Por eso los de vidrio —que son los que más me gustan porque no toman olor, son fáciles de limpiar y no quedan rastros de ceniza pegoteada después de un buen lavado— los disfruto en los bares o espero conseguir alguno bien pesado, de esos que no se mueven tan fácilmente y que por otra parte sirven de adorno para la mesita ratona. Pero hasta que llegue una gema de ese estilo, que además suele ser muy cara, he optado por los de metal o unos tallados en madera, artesanales, muy monos que hizo mi ex mujer y que aún conservo. Me traen el recuerdo de aquel momento en que los talló, la complicidad en una tarea en la que yo la había iniciado. La entrega de hacer para mi un artefacto que era parte de un hábito que odiaba visceralmente. Y aun así llegaba de la mano de los chicos en algún día del padre. Quedan bien sobre la mesa, son agradables a la vista, pero acumulan vestigios que no se diluyen con el repaso liviano de una esponjita. Se queman con el fuego de la brasa que deja huellas permanentes e indelebles; por eso también me recuerda a nosotros. Es un objeto vivo, una pieza que construye historia que no se detiene aunque deje de usarlo. Todavía andan por ahí, son dos, y de tanto en tanto apago un cigarrillo en uno de ellos, como para que no se detenga el recuerdo.

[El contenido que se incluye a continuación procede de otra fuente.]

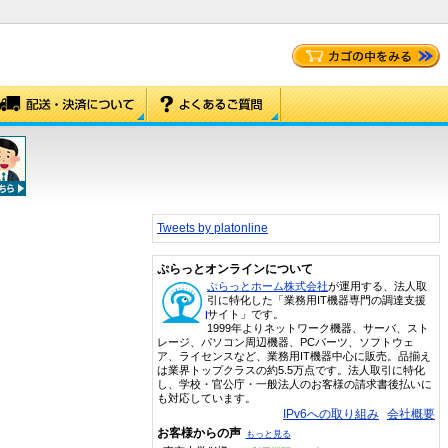
Tweets by platonline
ぷらっとオンラインについて
ぷらっとホーム株式会社
が運用する、法人取
引に特化した「業務用IT機器専門の調達支援
サイト」です。
1999年よりネットワーク機器、サーバ、スト
レージ、パソコン周辺機器、PCパーツ、ソフトウェ
ア、ライセンスなど、業務用IT機器中心に販売。品揃え
は業界トップクラスの約5.5万点です。法人取引に特化
し、学校・官公庁・一般法人のお客様の請求書後払いに
も対応しています。
IPv6への取り組み
会社概要
お客様からの声
もっと見る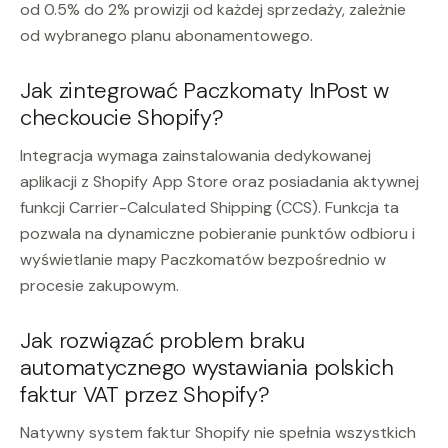
od 0.5% do 2% prowizji od każdej sprzedaży, zależnie
od wybranego planu abonamentowego.
Jak zintegrować Paczkomaty InPost w
checkoucie Shopify?
Integracja wymaga zainstalowania dedykowanej
aplikacji z Shopify App Store oraz posiadania aktywnej
funkcji Carrier-Calculated Shipping (CCS). Funkcja ta
pozwala na dynamiczne pobieranie punktów odbioru i
wyświetlanie mapy Paczkomatów bezpośrednio w
procesie zakupowym.
Jak rozwiązać problem braku
automatycznego wystawiania polskich
faktur VAT przez Shopify?
Natywny system faktur Shopify nie spełnia wszystkich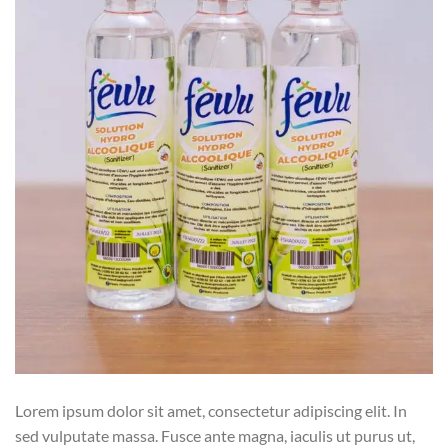
Lorem ipsum dolor sit amet, consectetur adipiscing elit. In
sed vulputate massa. Fusce ante magna, iaculis ut purus ut,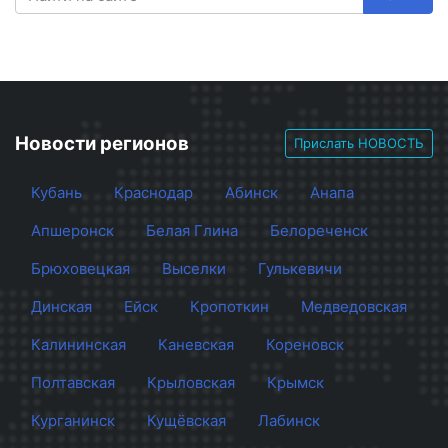
Новости регионов
Прислать НОВОСТЬ
Кубань
Краснодар
Абинск
Анапа
Апшеронск
Белая Глина
Белореченск
Брюховецкая
Выселки
Гулькевичи
Динская
Ейск
Кропоткин
Медведовская
Калининская
Каневская
Кореновск
Полтавская
Крыловская
Крымск
Курганинск
Кущёвская
Лабинск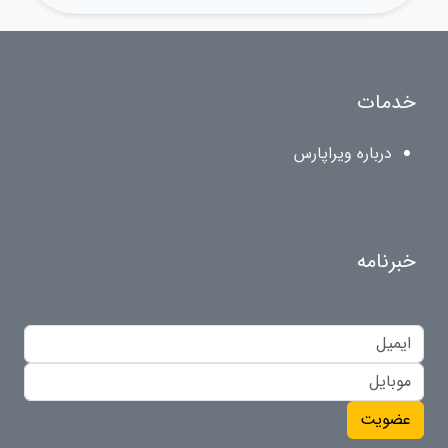
خدمات
درباره ویراپارس
خبرنامه
عضویت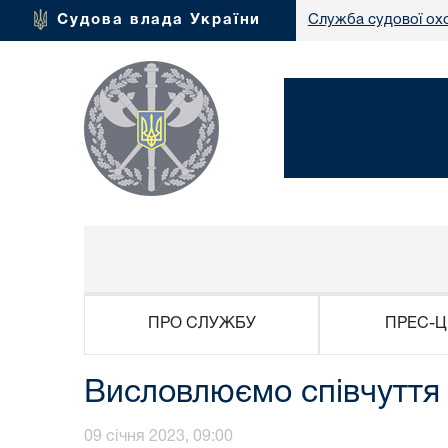
Судова влада України
Служба судової ох
ПРО СЛУЖБУ
ПРЕС-Ц
Висловлюємо співчуття 
09 січня 2023, 09:00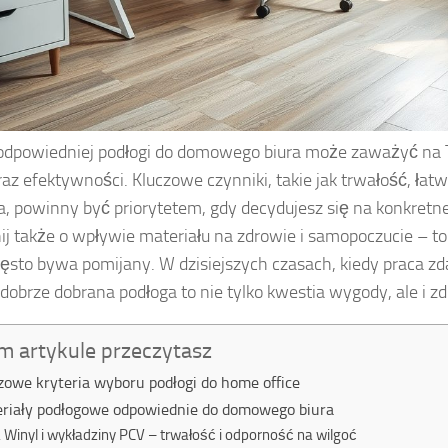
odpowiedniej podłogi do domowego biura może zaważyć na
raz efektywności. Kluczowe czynniki, takie jak trwałość, łat
a, powinny być priorytetem, gdy decydujesz się na konkretn
j także o wpływie materiału na zdrowie i samopoczucie – t
zęsto bywa pomijany. W dzisiejszych czasach, kiedy praca zda
dobrze dobrana podłoga to nie tylko kwestia wygody, ale i zd
m artykule przeczytasz
zowe kryteria wyboru podłogi do home office
riały podłogowe odpowiednie do domowego biura
Winyl i wykładziny PCV – trwałość i odporność na wilgoć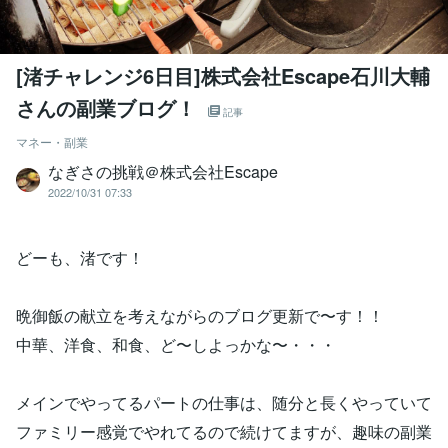
[渚チャレンジ6日目]株式会社Escape石川大輔
さんの副業ブログ！
記事
マネー・副業
なぎさの挑戦＠株式会社Escape
2022/10/31 07:33
どーも、渚です！
晩御飯の献立を考えながらのブログ更新で〜す！！
中華、洋食、和食、ど〜しよっかな〜・・・
メインでやってるパートの仕事は、随分と長くやっていて
ファミリー感覚でやれてるので続けてますが、趣味の副業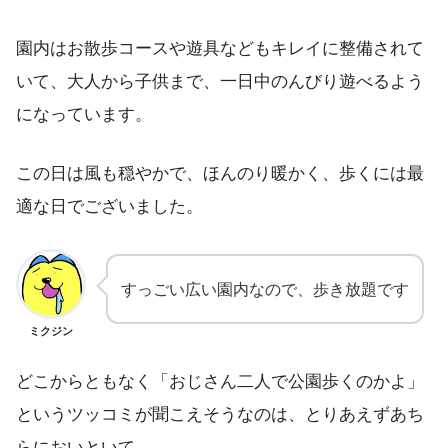
園内はお散歩コースや遊具などもキレイに整備されて
いて、大人から子供まで、一日中のんびり遊べるよう
になっています。
この日は風も穏やかで、ほんのり暖かく、歩くには最
適な日でございました。
すっごい広い園内なので、歩き放題です
ミクジン
どこからともなく「おじさん二人で公園歩くのかよ」
というツッコミが聞こえそうなのは、とりあえずあち
らにおいといて…。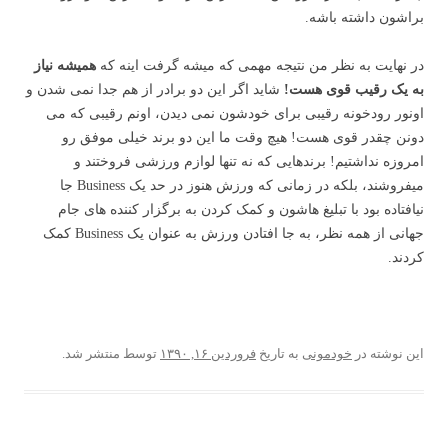
براشون داشته باشه.
در نهایت به نظر من نتیجه مهمی که میشه گرفت اینه که
همیشه نیاز
به یک رقیب قوی هست!
شاید اگر این دو برادر از هم جدا نمی شدن و
اونور رودخونه رقیبی برای خودشون نمی دیدن، اونم رقیبی که می
دونن چقدر قوی هست! هیچ وقت ما این دو برند خیلی موفق رو
امروزه نداشتیم! برندهایی که نه تنها لوازم ورزشی فروختند و
میفروشند، بلکه در زمانی که ورزش هنوز در حد یک Business جا
نیافتاده بود با تبلیغ هاشون و کمک کردن به برگزار کننده های جام
جهانی از همه نظر، به جا افتادن ورزش به عنوان یک Business کمک
کردند.
این نوشته در
خودمونی
به تاریخ
فروردین ۱۶, ۱۳۹۰
توسط
منتشر شد.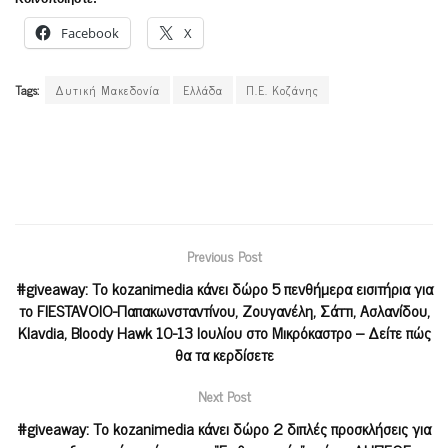
Facebook
X
Tags:
Δυτική Μακεδονία
Ελλάδα
Π.Ε. Κοζάνης
Previous Post
#giveaway: Το kozanimedia κάνει δώρο 5 πενθήμερα εισιτήρια για
το FIESTAVOIO-Παπακωνσταντίνου, Ζουγανέλη, Σάττι, Ασλανίδου,
Κlavdia, Bloody Hawk 10-13 Ιουλίου στο Μικρόκαστρο – Δείτε πώς
θα τα κερδίσετε
Next Post
#giveaway: Το kozanimedia κάνει δώρο 2 διπλές προσκλήσεις για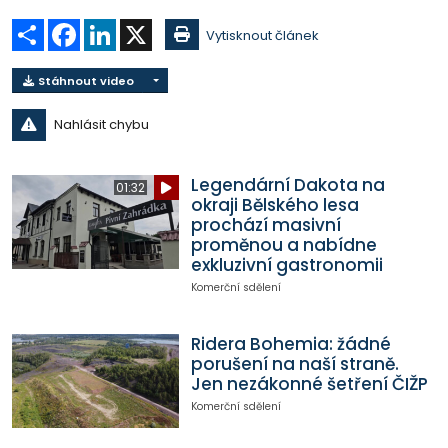
Sdílet
Facebook
LinkedIn
X
Vytisknout článek
Stáhnout video
Nahlásit chybu
Legendární Dakota na
01:32
okraji Bělského lesa
prochází masivní
proměnou a nabídne
exkluzivní gastronomii
Komerční sdělení
Ridera Bohemia: žádné
porušení na naší straně.
Jen nezákonné šetření ČIŽP
Komerční sdělení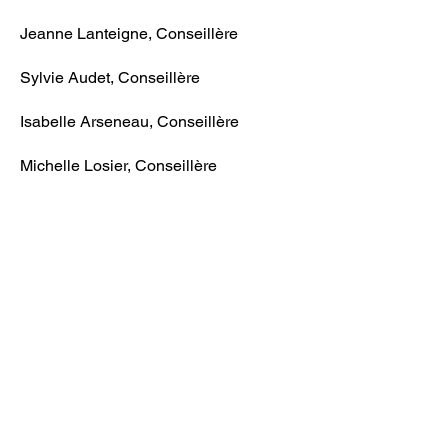
Jeanne Lanteigne, Conseillère
Sylvie Audet, Conseillère
Isabelle Arseneau, Conseillère
Michelle Losier, Conseillère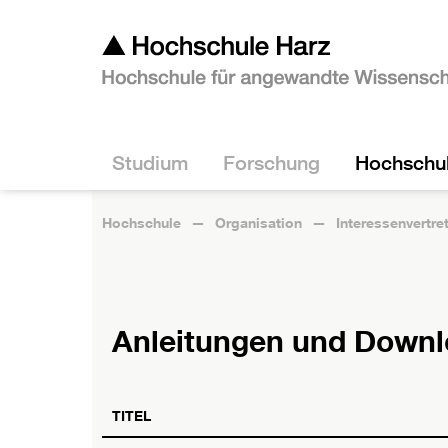
Studium
Forschung
Hochschu
Hochschule
Organisation
Interessenvertre
Anleitungen und Down
TITEL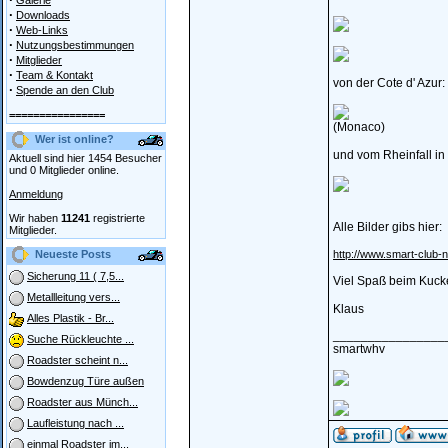
Galerie
·
Downloads
·
Web-Links
·
Nutzungsbestimmungen
·
Mitglieder
·
Team & Kontakt
von der Cote d' Azur:
·
Spende an den Club
================
(Monaco)
Wer ist online?
und vom Rheinfall in
Aktuell sind hier 1454 Besucher
und 0 Mitglieder online.
Anmeldung
Wir haben
11241
registrierte
Alle Bilder gibs hier:
Mitglieder.
Neueste Posts
http://www.smart-club-
Sicherung 11 ( 7,5...
Viel Spaß beim Kuck
Metallleitung vers...
Klaus
Alles Plastik - Br...
________________
Suche Rückleuchte ...
smartwhv
Roadster scheint n...
Bowdenzug Türe außen
Roadster aus Münch...
Laufleistung nach ...
einmal Roadster im...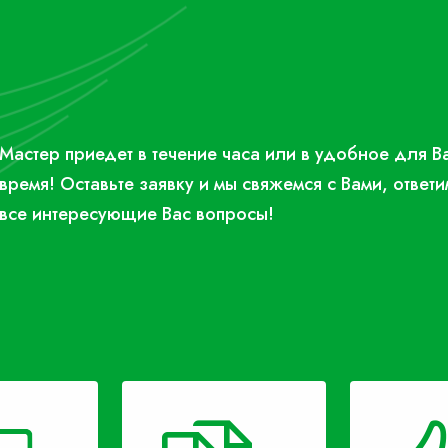
Мастер приедет в течение часа или в удобное для В
время! Оставьте заявку и мы свяжемся с Вами, ответи
все интересующие Вас вопросы!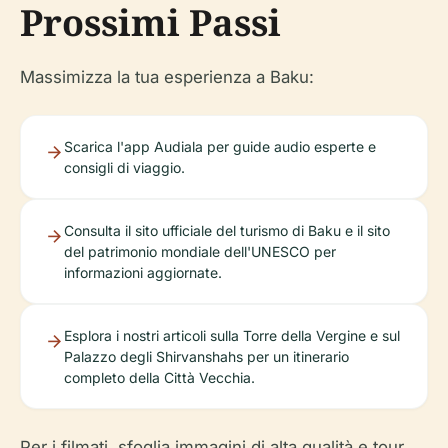
Prossimi Passi
Massimizza la tua esperienza a Baku:
Scarica l'app Audiala per guide audio esperte e
consigli di viaggio.
Consulta il sito ufficiale del turismo di Baku e il sito
del patrimonio mondiale dell'UNESCO per
informazioni aggiornate.
Esplora i nostri articoli sulla Torre della Vergine e sul
Palazzo degli Shirvanshahs per un itinerario
completo della Città Vecchia.
Per i filmati, sfoglia immagini di alta qualità e tour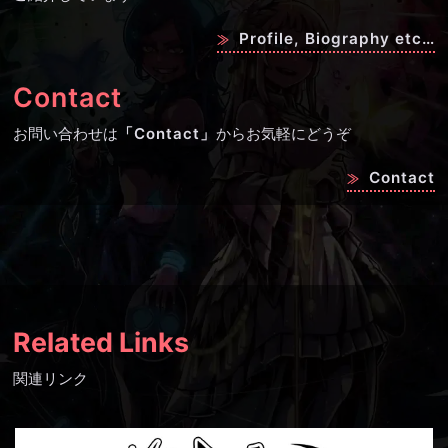
Profile, Biography etc…
Contact
お問い合わせは
「Contact」
からお気軽にどうぞ
Contact
Related Links
関連リンク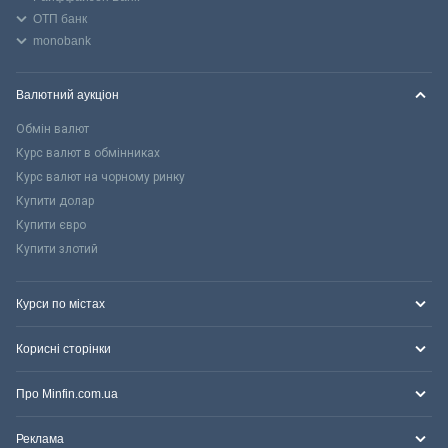
ОТП банк
monobank
Валютний аукціон
Обмін валют
Курс валют в обмінниках
Курс валют на чорному ринку
Купити долар
Купити євро
Купити злотий
Курси по містах
Корисні сторінки
Про Minfin.com.ua
Реклама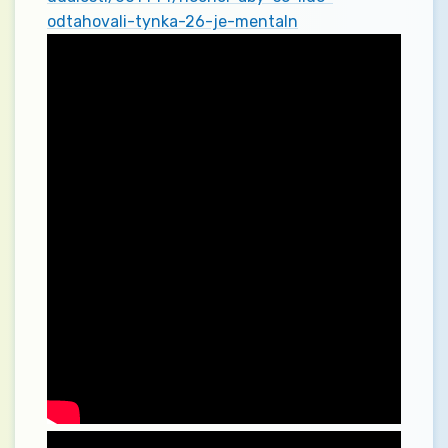
odtahovali-tynka-26-je-mentaln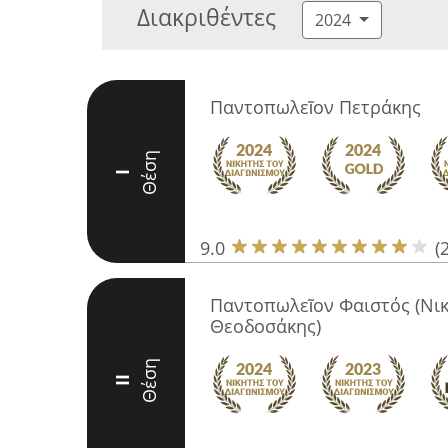
Διακριθέντες
2024
Παντοπωλεῖον Πετράκης
Θέση
I
9.0
(
Παντοπωλεῖον Φαιστός (Νι
Θεοδοσάκης)
Θέση
II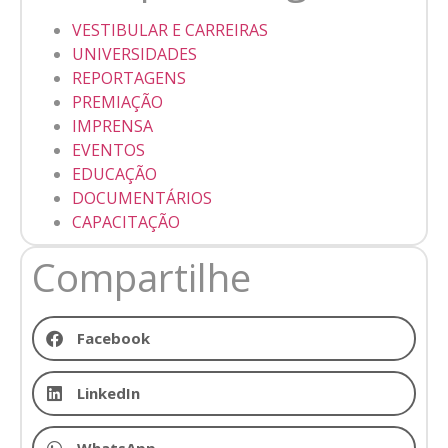
VESTIBULAR E CARREIRAS
UNIVERSIDADES
REPORTAGENS
PREMIAÇÃO
IMPRENSA
EVENTOS
EDUCAÇÃO
DOCUMENTÁRIOS
CAPACITAÇÃO
Compartilhe
Facebook
LinkedIn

Ahora, sobre el escritorio tengo uno de metal, algo parecido al peltre, si es que existe ese metal. Es de forma cuadrada, tiene cuatro hendiduras en sus vértices del largo ideal para sostener el cigarrillo sin necesidad de que haya que buscar el punto justo de equilibrio. Es frío, y ese hecho es vital porque no permite una relación demasiado cercana pero no se rompe al caer. Varias veces se desparramó por el piso y más allá del enchastre del que hablamos, él sigue inalterable. Tiene la dureza suficiente como para que no se abolle siquiera, y lavarlo es un verdadero placer. No quedan rastros si uno se pone obsesivo. El metal es grisáceo y satinado; no desentona con los objetos que lo rodean, cosa que para mí es muy importante. Es estéticamente correcto y no me recuerda a nadie. Ni siquiera logro recordar como llegó a ser parte de mis días.

Aquí es donde paso la mayor parte del tiempo y cuando llego a la mañana, lo primero que hago es vaciarlo en el tacho, casi una ceremonia que da inicio a la jornada, incluso antes de calentar el agua para el mate.

Me siento, lo acomodo a la distancia ideal a mi derecha, prendo un cigarrillo y después de la primer calada, lo apoyo ahí. Y aunque no hay ninguna evidencia, él sabe que no soy el mismo de ayer.